Mrs. Sarah Vosburg, who had survived a case of yellow fever at New Orleans, told Dr. J. G. Murray that they had died of yellow fever. However, the young physician, who had only recently arrived from Scotland, laughed at her suggestion and diagnosed it as something else.

Nevertheless, the town’s residents began fleeing in droves by any means possible, horseback, wagon, buggy or steamboat. News of the plague disease preceded them, and Beaumonters posted armed guards at the river docks, dirt roads into town, and at 2 train depots to prevent strangers from entering Beaumont.

Nevertheless the virulent illness did arrive there, and Beaumonters were fortunate to endure only 8 fatalities, as opposed to the 150 persons who died at Sabine Pass. Otto Ruff, Dr. George Hawley, Mrs. Sylvester Mansfield, Alzinette Hillebandt, and Mr. and Mrs. Robert Hillebrandt were 6 of the 8 Beaumonters who died during the epidemic.

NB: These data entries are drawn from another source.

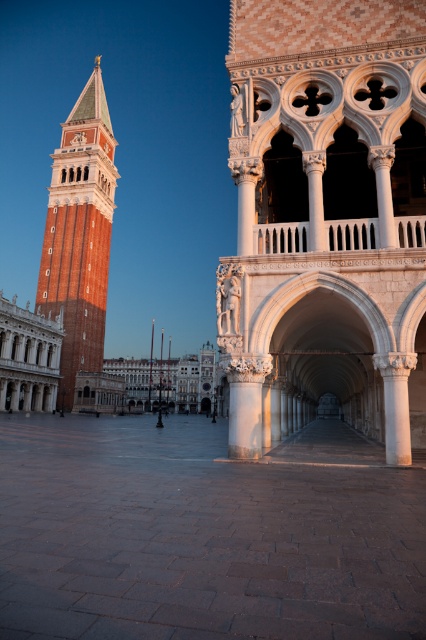 You are a tourist standing in St. Mark Square and want to take a photo that includes both the white marble palace at left and the white marble palace at center. Which palace should you position closer to in order to capture both in the frame?

To capture both the white marble palace at left and the white marble palace at center in the frame, you should position yourself closer to the white marble palace at left since it is shorter than the white marble palace at center, allowing both to be visible within the camera view.

Based on the provided scene description, can you determine the exact 2D coordinates of the white stone archway at center?

The white stone archway at center is located at the 2D coordinates of point (325, 220).

You are standing in St. Mark Square and want to take a photo of both the Campanile di San Marco and the Doge Palace. You have two points marked on your map as reference points for the best angles. The first point is at coordinate point (85, 116) and the second is at point (173, 371). Which point should you choose to ensure both landmarks are fully visible in your photo?

You should choose point (85, 116) because it is closer to the viewer, allowing both the Campanile di San Marco on the left and the Doge Palace on the right to be fully visible in the frame.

It is believed that about 250 Sabine Pass residents contracted the disease, of whom more than half died. Very quickly scores of soldiers from Cos. A and B, Spaight’s 11th Battalion also caught the plague, of whom about 50 died. Capt. K. D. Keith wrote in his memoirs: "...The few able-bodied soldiers had to nurse civilians, and there were not enough soldiers left to bury the dead..."

Galveston, Beaumont and Houston quickly quarantined Sabine Pass or any boats that had sailed from there. The Confederate Army sent Dr. George Holland and a team of nurses to Sabine Pass to study the disease and make recommendations. In one letter, Dr. Holland reported that only 3 days supply of food was left in town for both soldiers and civilians, and if help did not arrive soon, starvation could be added to the epidemic.

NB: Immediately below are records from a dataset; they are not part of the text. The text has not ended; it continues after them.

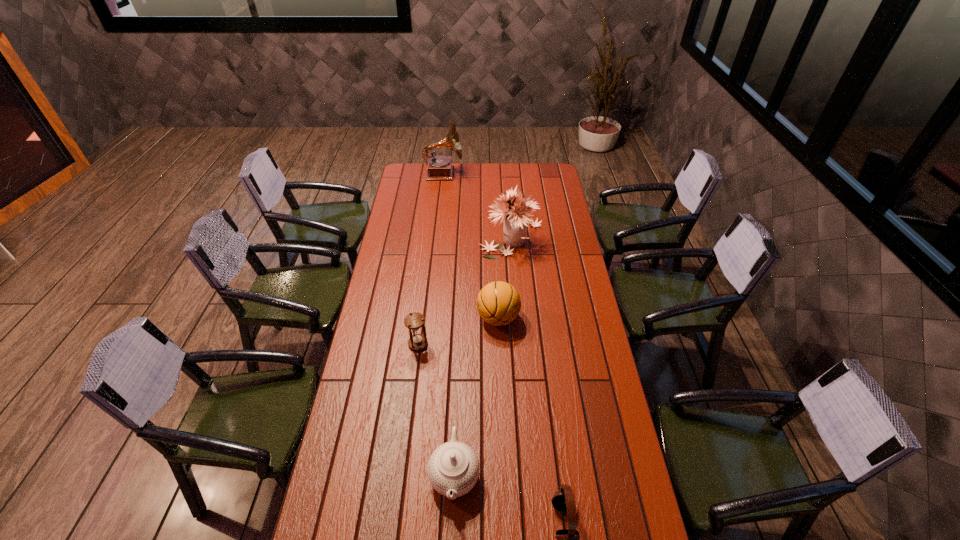 Locate an element on the screen. free space between the fourth farthest object and the farthest object is located at coordinates (431, 259).

What are the coordinates of `empty space between the phonograph_record and the hourglass` in the screenshot? It's located at (431, 259).

This screenshot has height=540, width=960. I want to click on vacant region between the fourth nearest object and the bouquet, so [505, 277].

Locate an element on the screen. This screenshot has width=960, height=540. vacant space in between the farthest object and the second farthest object is located at coordinates [x=478, y=205].

I want to click on free space between the farthest object and the fifth nearest object, so (478, 205).

Where is `free space between the phonograph_record and the hourglass`? The height and width of the screenshot is (540, 960). free space between the phonograph_record and the hourglass is located at coordinates (431, 259).

The width and height of the screenshot is (960, 540). What are the coordinates of `blank region between the basketball and the chinaware` in the screenshot? It's located at (476, 396).

Identify the location of object that is the third closest one to the headset. Image resolution: width=960 pixels, height=540 pixels. (414, 321).

Identify the location of object that ranks as the fourth closest to the fourth nearest object. This screenshot has width=960, height=540. (568, 539).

Mrs. Kate Dorman ran the Catfish Hotel, which she quickly turned into a hospital. She, Sarah Vosburg, and Sarah Ann King nursed the victims, but with no medical knowledge or medicines with which to help the sick, the nursing staff could do little else except try to cool the fever until the patient either died or recovered.

To add insult to injury, the Union Navy came ashore and destroyed old Fort Sabine, but they avoided the city because of the virulent illness. Union sailors did burn down all industries and some houses, but warned they would burn the entire city if they were fired upon again. The Union occupation lasted only 3 months.

Yellow fever was certainly a factor in destruction of the old city of Sabine Pass, because most of those who fled the epidemic did not return. However, the war, which destroyed the town’s industry, and a long series of hurricanes also helped deliver the deathblow. All but 5 houses were destroyed in the hurricane of Oct. 12, 1886, which drowned 86 persons.

Today, Sabine Pass’ 1,200 residents derive their livelihoods principally from the fishing, tourist, and offshore drilling industries.